The problem asks for the longest contiguous subarray (interval) in a given sequence of frequencies such that the difference between the maximum and minimum frequency in that subarray is exactly $k$. In other words, if we denote the subarray as $A[l \dots r]$, then we need:

$\text{max}(A[l \dots r]) - \text{min}(A[l \dots r]) = k.$

If there is no contiguous subarray that satisfies the above condition, the answer must be $-1$. Note that the subarray must be contiguous and the difference must be exactly $k$, not less or greater.

Solution Analysis

A very efficient way to solve this problem is by using a sliding window approach combined with data structures that help quickly retrieve the minimum and maximum elements in the current window. Here’s a breakdown of the approach:

1. Sliding Window Framework:
   Use two pointers (or indices) to represent the current subarray (window). Let the left pointer be left and the right pointer be right, initially both set to the beginning of the array.
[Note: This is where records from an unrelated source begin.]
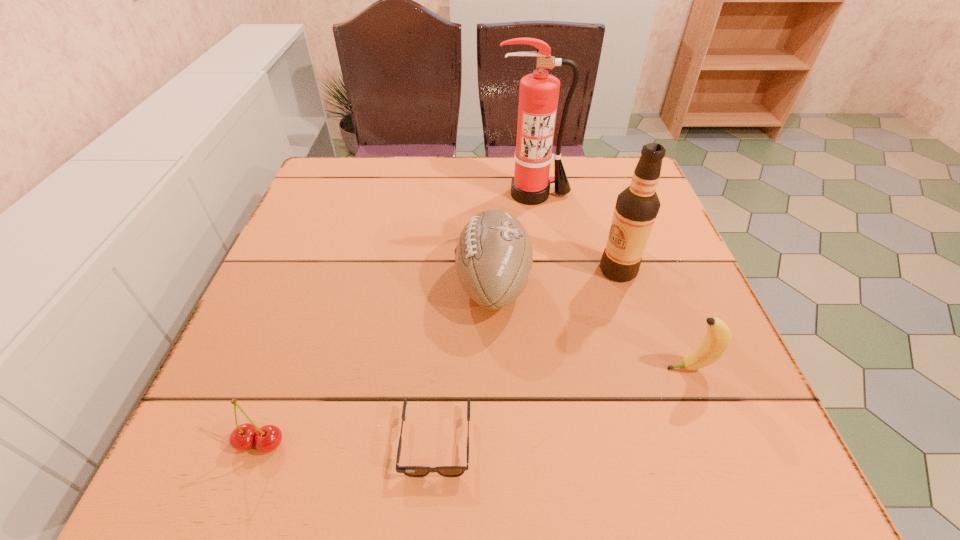 I want to click on free space located on the label of the alcohol, so click(x=425, y=270).

At what (x,y) coordinates should I click in order to perform the action: click on free space located 0.050m on the label of the alcohol. Please return your answer as a coordinate pair (x, y). The width and height of the screenshot is (960, 540). Looking at the image, I should click on (576, 270).

At what (x,y) coordinates should I click in order to perform the action: click on free space located 0.360m on the laces of the football (American). Please return your answer as a coordinate pair (x, y). The image size is (960, 540). Looking at the image, I should click on (282, 284).

The width and height of the screenshot is (960, 540). Identify the location of vacant area situated 0.220m on the laces of the football (American). (349, 284).

The width and height of the screenshot is (960, 540). What are the coordinates of `vacant region located 0.260m on the laces of the football (American)` in the screenshot? It's located at (330, 284).

Image resolution: width=960 pixels, height=540 pixels. In order to click on vacant region located from the stem of the third nearest object in this screenshot , I will do `click(558, 368)`.

Locate an element on the screen. vacant space located from the stem of the third nearest object is located at coordinates (x=444, y=368).

The image size is (960, 540). I want to click on free space located 0.290m from the stem of the third nearest object, so click(501, 368).

Find the location of a particular element. object that is at the far edge is located at coordinates (538, 96).

Where is `cherry situated at the near edge`? cherry situated at the near edge is located at coordinates (267, 438). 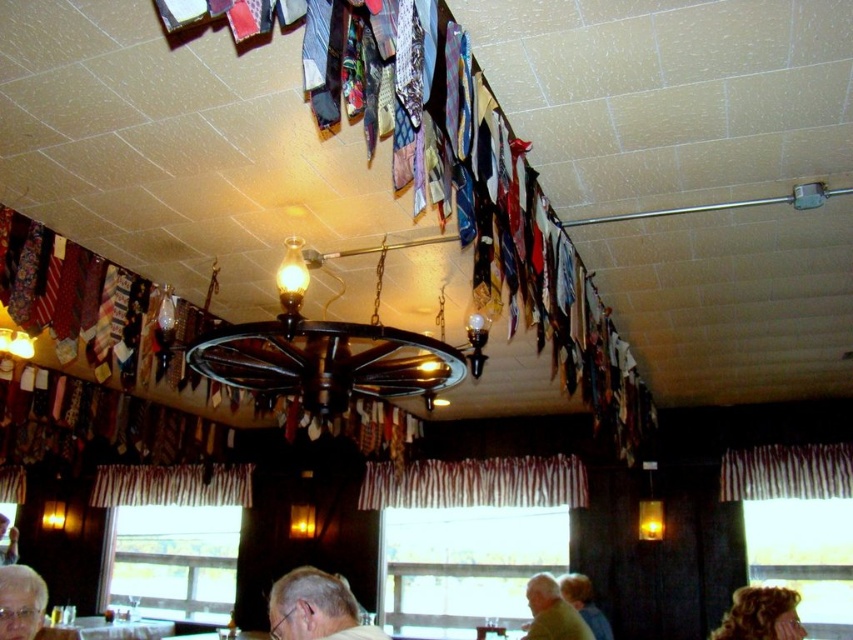 You are a customer sitting at a table in the restaurant and looking up at the ceiling. You notice two points marked on the ceiling. Which of the two points, point (724,467) or point (537,589), is closer to your eyes?

Point (724,467) is closer to your eyes because it is further to the viewer than point (537,589).

You are a customer sitting at the table and want to hang a new fabric item on the wall. You have a striped fabric curtain at lower right and a green fabric shirt at lower right. Which item would require more horizontal space to hang properly?

The striped fabric curtain at lower right requires more horizontal space because its width surpasses that of the green fabric shirt at lower right.

You are a customer at the restaurant and want to see the entrance from your current position. You notice the striped fabric curtain at lower right and the white glossy table at lower center. Which object is closer to the entrance?

The striped fabric curtain at lower right is smaller than the white glossy table at lower center, so it might be closer to the entrance.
2. Maintaining the Maximum and Minimum:
   To efficiently track the maximum and minimum elements within the current window, use two double-ended queues (deques):

   • Max deque: Maintains the elements of the current window in decreasing order. The front of this deque always contains the maximum element.
   • Min deque: Maintains the elements of the current window in increasing order. The front of this deque always holds the minimum element.

   When a new element is added as you expand the window with the right pointer, update both deques by removing elements that would no longer be useful:

   • Remove all elements from the back of the max deque that are less than the current element.
   • Remove all elements from the back of the min deque that are greater than the current element.
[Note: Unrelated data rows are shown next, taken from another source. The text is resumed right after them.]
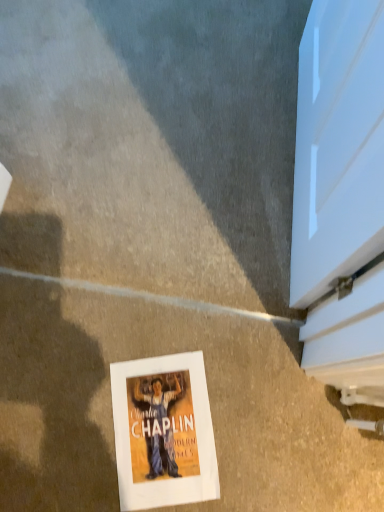 This screenshot has width=384, height=512. Describe the element at coordinates (163, 432) in the screenshot. I see `white paper at lower center` at that location.

This screenshot has height=512, width=384. Identify the location of white paper at lower center. (163, 432).

This screenshot has height=512, width=384. I want to click on white paper at lower center, so click(x=163, y=432). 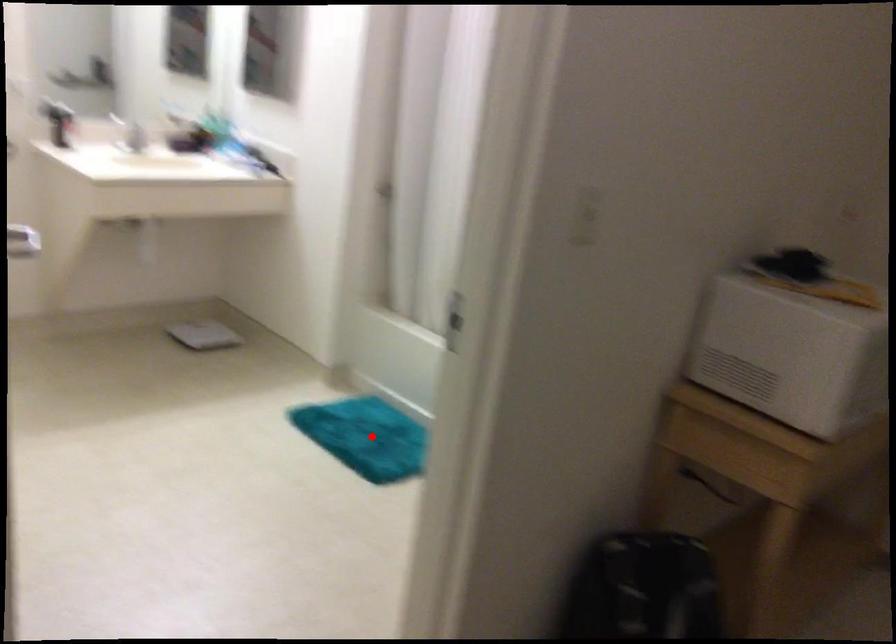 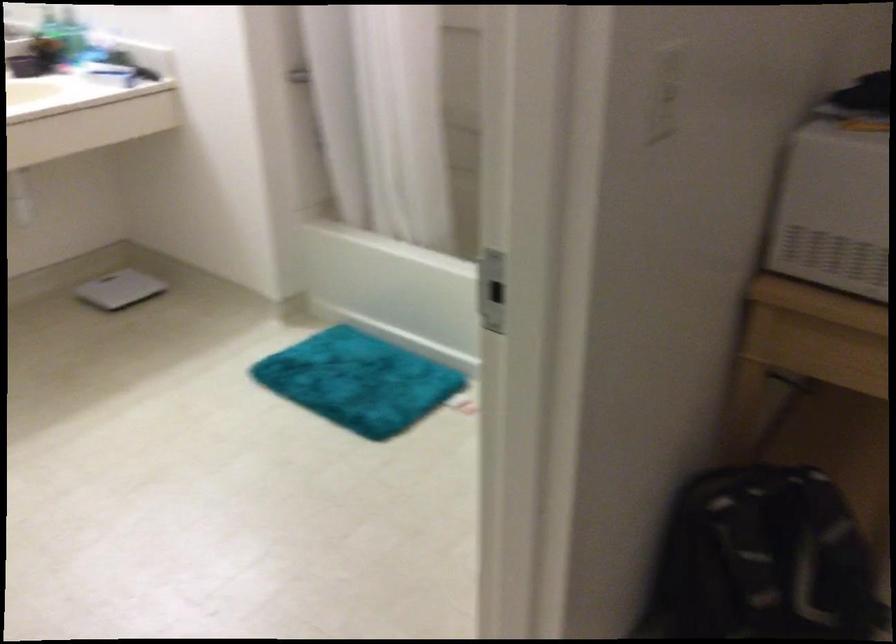 The point at the highlighted location is marked in the first image. Where is the corresponding point in the second image?

(358, 381)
3. Expanding and Contracting the Window:

   • With each new element added (moving the right pointer), update the two deques.

   • Check the difference using the front elements of the two deques:

     $\text{currentDiff} = \text{max} - \text{min}$

     where max is the element at the front of the max deque and min is the element at the front of the min deque.
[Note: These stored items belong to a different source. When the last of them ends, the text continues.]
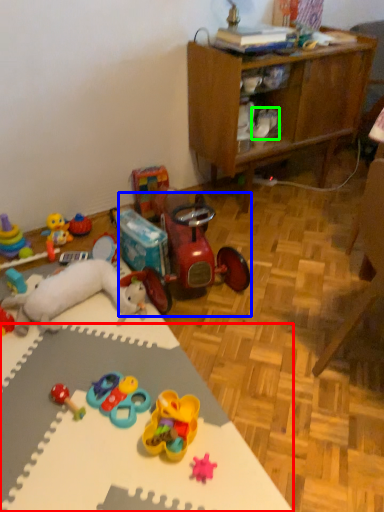 Question: Based on their relative distances, which object is farther from desk (highlighted by a red box)? Choose from toy (highlighted by a blue box) and footwear (highlighted by a green box).

Choices:
 (A) toy
 (B) footwear

Answer: (B) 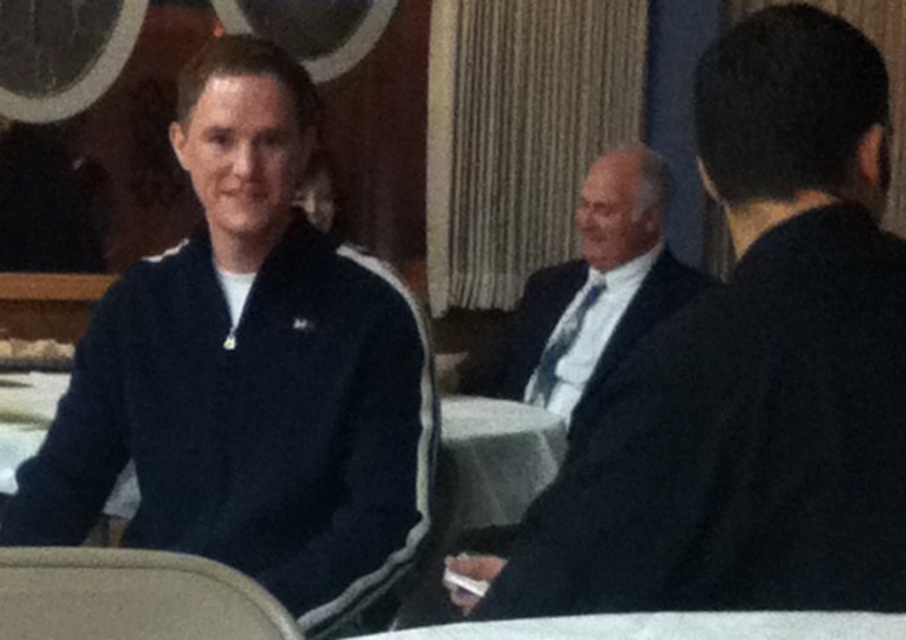 You are standing in front of the image and want to locate the navy blue jacket at left. Where is it positioned in terms of coordinates?

The navy blue jacket at left is positioned at coordinates 0.584 on the x axis and 0.276 on the y axis.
   • If $\text{currentDiff} > k$:
     The current window exceeds the desired difference. In this case, move the left pointer to the right (i.e., shrink the window) until the condition is satisfied (i.e., until $\text{currentDiff} \leq k$). While doing so, ensure that the corresponding elements are removed from the deques if they fall out of the window.

   • If $\text{currentDiff} = k$:
     The current window is harmonious. Record the length of this window as a candidate for the answer. Continue expanding the window to see if a longer harmonious subarray exists.

   • If $\text{currentDiff} < k$:
     This window does not yet satisfy the condition, in which case simply continue expanding the window by moving the right pointer.

4. Result Computation:
   Keep updating the maximum length from all windows that satisfy the harmony condition until the end of the array is reached. If no window meets the condition, return $-1$.

Time and Space Complexity Analysis

• Time Complexity:
  The sliding window technique ensures that each element is processed at most twice (once when the right pointer is expanded and possibly once when the left pointer is moved). The operations on the deques (pop from the back/front) are amortized $O(1)$ per element. Therefore, the overall time complexity of the solution is $O(n)$.

• Space Complexity:
  The space used by the deques is at most $O(n)$ in the worst-case scenario if all elements are either in increasing or decreasing order. Thus, the overall space complexity is $O(n)$.